Marilyn Bailey Remembers the Ava

 

Last updated 8/24/2008 at Noon

Marilyn Bailey McKeown was 10 when her daddy Joe Bailey bought the Ava from Texaco. McKeown now lives in Australia and keeps up on her hometown news by reading The Record’s Web site each week. She read the recent story and was moved to share her memories of the time that her family owned the yacht.

 “My dad went to the auction at Texaco to buy some kitchen equipment for the restaurant that he and mom were going to open at Joe Bailey’s Fish Camp,” she writes.

“Momma and daddy liked to tease me and they told me that they had bought a little boat at the auction.

“I was standing outside with mom, waiting for the boat to arrive. I looked around the bend and saw the Ava coming around the bend near the area of the Cow Bayou Bridge. The boat kept coming and coming and coming. My 10-year-old imagination started to function and I began to imagine myself moving onto the boat and going to far off lands and having great adventures.”

The yacht was docked between the bridge and the fish camp. That was McKeown’s favorite swimming area. “I hated swimming around it, I was afraid that an alligator would come up from the bottom and snatch me away,” she writes.

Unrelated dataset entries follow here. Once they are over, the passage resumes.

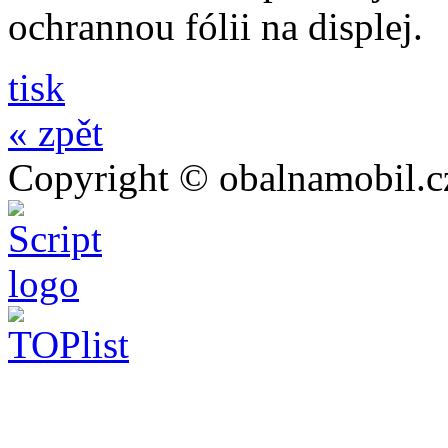
ochrannou fólii na displej.
tisk
« zpět
Copyright © obalnamobil.c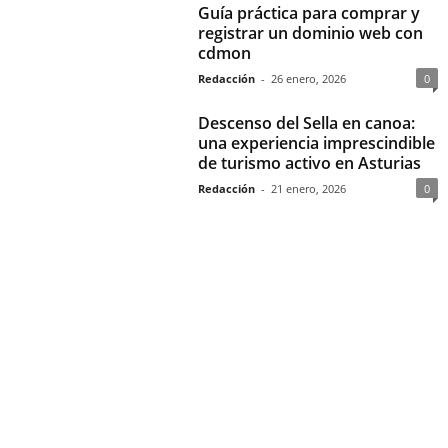
Guía práctica para comprar y
registrar un dominio web con
cdmon
Redacción
-
26 enero, 2026
0
Descenso del Sella en canoa:
una experiencia imprescindible
de turismo activo en Asturias
Redacción
-
21 enero, 2026
0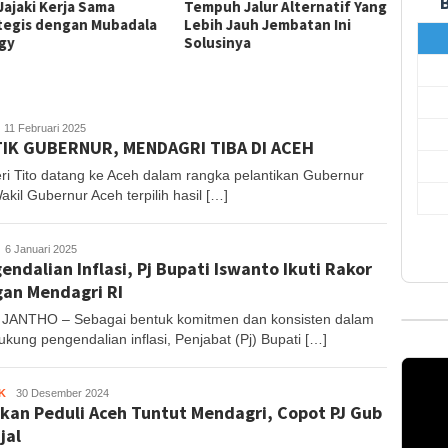
Jajaki Kerja Sama
Tempuh Jalur Alternatif Yang
Kombes
tegis dengan Mubadala
Lebih Jauh Jembatan Ini
Diperi
gy
Solusinya
uhajir
11 Februari 2025
IK GUBERNUR, MENDAGRI TIBA DI ACEH
S
ri Tito datang ke Aceh dalam rangka pelantikan Gubernur
kil Gubernur Aceh terpilih hasil […]
uhajir
6 Januari 2025
endalian Inflasi, Pj Bupati Iswanto Ikuti Rakor
S
an Mendagri RI
JANTHO – Sebagai bentuk komitmen dan konsisten dalam
kung pengendalian inflasi, Penjabat (Pj) Bupati […]
K
Tanjong
30 Desember 2024
kan Peduli Aceh Tuntut Mendagri, Copot PJ Gub
ijal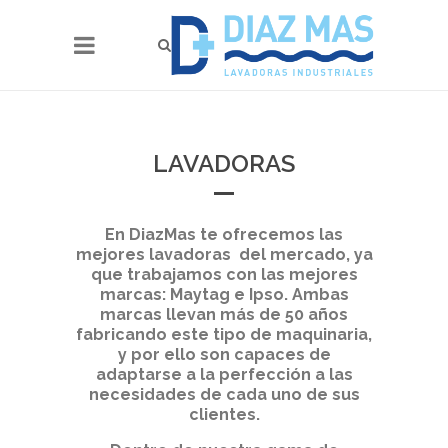
LAVADORAS
En DiazMas te ofrecemos las
mejores lavadoras del mercado, ya
que trabajamos con las mejores
marcas: Maytag e Ipso. Ambas
marcas llevan más de 50 años
fabricando este tipo de maquinaria,
y por ello son capaces de
adaptarse a la perfección a las
necesidades de cada uno de sus
clientes.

The Ava needed work. Friends and family volunteered to do the improvements to her. Viola Tillery made drapes and bedspreads. June and Vernon Pepper, A.J. or O.J. Porterfield, Clifton Delahoussaye and some other friends scrubbed, sanded, painted and polished all that needed attention. Even McKeown’s friends that visited were put to work. Bettye Guidry, a friend of McKeowns and a former Orangefield resident wrote several years ago that she remembered all the sanding and varnishing that had to be done. “It was never ending,” wrote Guidry. “Polished wooden floors were everywhere.”

Inside the boat was magic to the 10-year-old. Inside the lounge and dining areas was half-wall paneling. The dining room had mirrors, lots of wood and windows. There was a piano, a large table, a bar and comfortable chairs. The Ava was lavishly furnished.

“The galley was one of my favorite areas because it had a dumbwaiter. I had never seen one before. It was linked to the dining room above with a bell at each end to let someone know that the food was ready. The dumbwaiter was a great thing to play with. We would pass secrete messages,” McKeown writes.

The engine room contained two nearly new diesel engines. There was a telegraph in the pilothouse and the engine room to send orders about the engine speed and direction. “You could move the handles and it would go ‘Ding, ding, Ding’ in the engine room. I was not allowed to go into the engine room when the yacht was moving unless an adult was with me,” McKeown recalls.

Turning the Ava around was a challenge for the captain. It took a delicate ballet of going forward and backward and not hitting the bridge pylons. Finally the Ava would be turned and headed down the bayou towards the Intracoastal Waterway.

“I only remember going on one overnight trip,” McKeown remembers. “I can’t remember where we went, but I do remember watching the shoreline and the flocks of birds taking off and an occasional tugboat, barge or ship.

“My friend and I played canasta and listened to a singer belting out songs and playing the piano. We ate shrimp and hamburgers and played with out Barbie dolls on the top deck.

“Eventually we went to sleep in one of the rooms that had eight bunks. The vibrations of the motors and the melodies lulled us into a deep sleep.”

After the Ava sat idle for a few years, the family sold her. She was taken to Mississippi, dry-docked and used as a restaurant.

The little girl has grown up, matured and moved a half-world away from her years on Cow Bayou and her Bridge City home. Her years on the Ava are decades past. The memories are still so vivid that the smell of diesel fuel can place her back in the engine room. The smell of a sea breeze reminds her of the times she was aboard, watching the sea grass move with the waves. And in those times, the lady becomes a little girl again.